GPs and nurses share pharmacists' prescription charge concerns
The three professions all support extending exemptions and share concerns about the deterrent charges pose to some patients, survey results suggest
Doctors and nurses share pharmacists’ belief that prescription charge exemptions should be extended, a survey commissioned by a British Medical Association journal has revealed.
Fifty-nine per cent of both pharmacists and GPs surveyed agreed that exemptions should cover all chronic conditions, the Drug & Therapeutics Bulletin (DTB) said yesterday (February 4). Eighty-seven per cent of nurses also supported the move, it said.
The concern that charges deterred some patients from requesting prescriptions was shared by 87 per cent of pharmacists, 85 per cent of nurses and 91 per cent of GPs, according to the DTB, which is a member of the Prescription Charges Coalition.

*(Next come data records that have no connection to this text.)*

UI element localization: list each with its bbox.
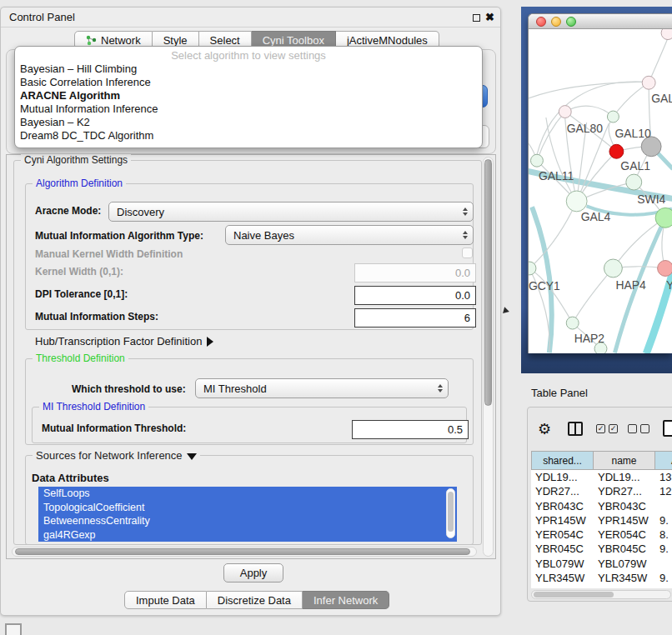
network-edge[interactable]: [537, 82, 642, 155]
column-header[interactable]: name: [594, 451, 655, 470]
select-all-columns-icon[interactable]: ✓ ✓: [596, 424, 618, 433]
network-node[interactable]: [642, 76, 655, 89]
network-node[interactable]: [626, 174, 642, 190]
control-panel-titlebar: Control Panel ✖: [1, 8, 500, 28]
mouse-cursor: [503, 307, 510, 315]
column-header[interactable]: shared...: [531, 451, 594, 470]
scrollbar-thumb[interactable]: [15, 548, 470, 555]
table-row[interactable]: YBR045CYBR045C9.: [531, 542, 672, 556]
algorithm-option[interactable]: Bayesian – Hill Climbing: [15, 62, 482, 76]
table-row[interactable]: YDL19...YDL19...13: [531, 470, 672, 484]
data-attributes-list[interactable]: SelfLoopsTopologicalCoefficientBetweenne…: [38, 487, 457, 542]
network-edge[interactable]: [613, 218, 665, 268]
tab-select-label: Select: [210, 34, 240, 47]
network-node-label: HAP4: [615, 278, 646, 292]
network-node-label: HAP2: [574, 332, 605, 345]
attribute-item[interactable]: TopologicalCoefficient: [38, 501, 457, 515]
dpi-tolerance-field[interactable]: 0.0: [354, 286, 476, 305]
algorithm-option[interactable]: Dream8 DC_TDC Algorithm: [15, 129, 482, 142]
network-edge[interactable]: [613, 82, 649, 117]
mi-type-combo[interactable]: Naive Bayes: [225, 225, 474, 245]
network-edge[interactable]: [565, 106, 614, 117]
network-window: GALGAL80GAL10GAL1GAL11SWI4GAL4GCY1HAP4YH…: [528, 13, 672, 353]
gear-icon[interactable]: ⚙: [538, 419, 551, 439]
network-edge[interactable]: [529, 82, 642, 101]
scrollbar-thumb[interactable]: [534, 592, 614, 598]
sources-legend[interactable]: Sources for Network Inference: [33, 449, 200, 462]
deselect-all-columns-icon[interactable]: [628, 424, 649, 433]
table-cell: 9: [655, 585, 672, 588]
network-node[interactable]: [566, 317, 579, 329]
cyni-settings-legend: Cyni Algorithm Settings: [21, 154, 131, 166]
settings-vertical-scrollbar[interactable]: [483, 157, 494, 557]
corner-widget-icon[interactable]: [5, 623, 22, 635]
table-row[interactable]: YBR043CYBR043C: [531, 499, 672, 513]
table-row[interactable]: YPR145WYPR145W9.: [531, 513, 672, 528]
table-cell: YDL19...: [594, 470, 655, 484]
attribute-item[interactable]: gal4RGexp: [38, 528, 457, 542]
hub-definition-toggle[interactable]: Hub/Transcription Factor Definition: [35, 335, 213, 348]
table-cell: YER054C: [531, 528, 594, 542]
mi-threshold-field[interactable]: 0.5: [352, 420, 469, 439]
network-node[interactable]: [530, 154, 543, 167]
close-icon[interactable]: ✖: [485, 11, 494, 23]
algorithm-option[interactable]: ARACNE Algorithm: [15, 89, 482, 102]
table-cell: YBL079W: [594, 557, 655, 571]
manual-kernel-label: Manual Kernel Width Definition: [35, 248, 183, 260]
network-node[interactable]: [661, 29, 672, 40]
network-node[interactable]: [655, 208, 672, 228]
network-edge[interactable]: [649, 38, 668, 83]
network-window-titlebar[interactable]: [529, 14, 672, 29]
table-panel-toolbar: ⚙ ✓ ✓: [528, 419, 672, 441]
column-header[interactable]: A: [655, 451, 672, 470]
tab-discretize-data[interactable]: Discretize Data: [207, 591, 303, 609]
table-columns-icon[interactable]: [568, 422, 583, 436]
table-horizontal-scrollbar[interactable]: [531, 590, 671, 599]
mi-steps-field[interactable]: 6: [354, 308, 476, 328]
zoom-traffic-light[interactable]: [566, 17, 576, 27]
table-cell: YDR27...: [594, 484, 655, 498]
dpi-tolerance-value: 0.0: [455, 289, 470, 302]
aracne-mode-combo[interactable]: Discovery: [108, 202, 474, 222]
network-node[interactable]: [559, 106, 571, 118]
table-row[interactable]: YBL079WYBL079W: [531, 557, 672, 571]
algorithm-option[interactable]: Basic Correlation Inference: [15, 76, 482, 89]
network-canvas[interactable]: GALGAL80GAL10GAL1GAL11SWI4GAL4GCY1HAP4YH…: [529, 29, 672, 353]
attribute-list-scrollbar[interactable]: [446, 488, 455, 538]
table-row[interactable]: YLR345WYLR345W9.: [531, 571, 672, 585]
network-node[interactable]: [566, 191, 587, 212]
float-window-icon[interactable]: [473, 14, 480, 22]
algorithm-option[interactable]: Bayesian – K2: [15, 116, 482, 129]
network-node[interactable]: [658, 261, 672, 277]
table-panel: ⚙ ✓ ✓ shared...nameA YDL19...YDL19...13Y…: [527, 407, 672, 602]
kernel-width-field[interactable]: 0.0: [354, 263, 476, 282]
tab-impute-data[interactable]: Impute Data: [124, 591, 207, 609]
minimize-traffic-light[interactable]: [551, 17, 561, 27]
apply-button[interactable]: Apply: [223, 563, 283, 582]
combo-stepper-icon: [463, 208, 468, 216]
tab-infer-network[interactable]: Infer Network: [303, 591, 389, 609]
settings-horizontal-scrollbar[interactable]: [12, 547, 477, 557]
mi-steps-label: Mutual Information Steps:: [35, 311, 158, 322]
network-node[interactable]: [609, 144, 624, 158]
network-edge[interactable]: [573, 268, 614, 323]
scrollbar-thumb[interactable]: [448, 492, 454, 532]
manual-kernel-checkbox[interactable]: [462, 248, 473, 258]
network-edge[interactable]: [529, 201, 577, 268]
threshold-definition-legend: Threshold Definition: [33, 352, 128, 364]
which-threshold-combo[interactable]: MI Threshold: [195, 378, 449, 398]
document-icon[interactable]: [663, 420, 672, 437]
attribute-item[interactable]: BetweennessCentrality: [38, 514, 457, 528]
attribute-item[interactable]: SelfLoops: [38, 487, 457, 501]
table-row[interactable]: YIL052CYIL052C9: [531, 585, 672, 588]
algorithm-option[interactable]: Mutual Information Inference: [15, 102, 482, 116]
scrollbar-thumb[interactable]: [484, 159, 492, 406]
close-traffic-light[interactable]: [536, 17, 546, 27]
data-attributes-label: Data Attributes: [32, 472, 109, 484]
network-node[interactable]: [607, 111, 619, 122]
network-edge[interactable]: [537, 112, 565, 161]
table-row[interactable]: YER054CYER054C8.: [531, 528, 672, 542]
table-cell: YDL19...: [531, 470, 594, 484]
network-node[interactable]: [604, 259, 622, 278]
table-row[interactable]: YDR27...YDR27...12: [531, 484, 672, 498]
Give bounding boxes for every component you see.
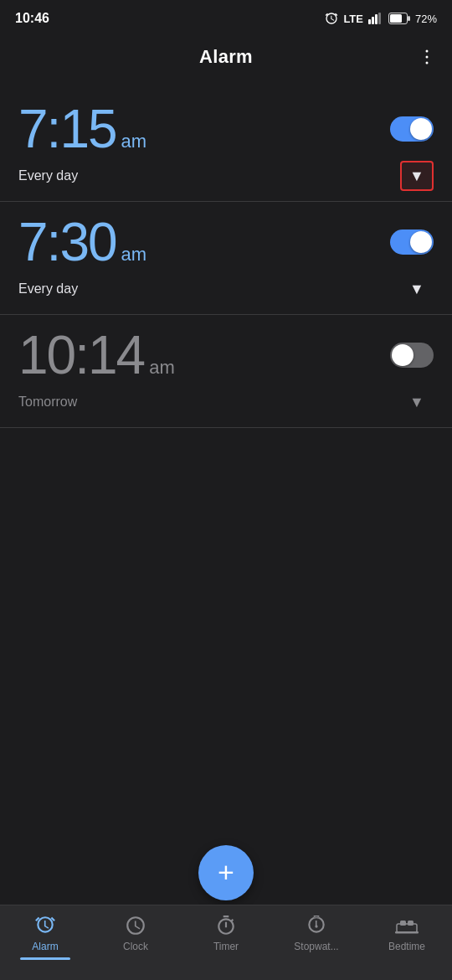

Pharmacists were the most concerned that administering prescription charges "took up too much of health professionals' time", with 52 per cent agreeing with this statement compared to 47 per cent of GPs and 31 per cent of nurses, according to the DTB data.
The survey of 175 pharmacists, 148 GPs and 93 nurses, carried out by market research company Think Media Consultancy in December, also revealed that pharmacists were most keen to see charges either lowered or abolished. Only 17 per cent of pharmacists were happy for the charges to remain at their current level of £8.05, compared with 30 per cent of nurses and 36 per cent of GPs, the DTB’s findings showed.
Not all professions were equally convinced that patients who paid for their prescriptions were less likely to waste their medicines, with 93 per cent of pharmacists agreeing with this statement, compared to 80 per cent of GPs and 76 per cent of nurses.
One pharmacist who took part in the survey described the charges as an “unfair tax”, while a nurse blamed poor control of asthma and COPD on patients not being able to afford all of their inhalers, the DTB said.
DTB deputy editor David Phizackerley said the results of the survey “clearly highlighted the need for a major overhaul” of NHS charges. He branded the charges “illogical, outdated and unfair”.
The Prescription Charges Coalition is currently running a petition calling for all patients with long-term conditions to be exempted from charges, to be handed to the government after the election in May.
A C+D poll last month revealed that two thirds of readers were opposed to government plans for them to carry out prescription fraud checks.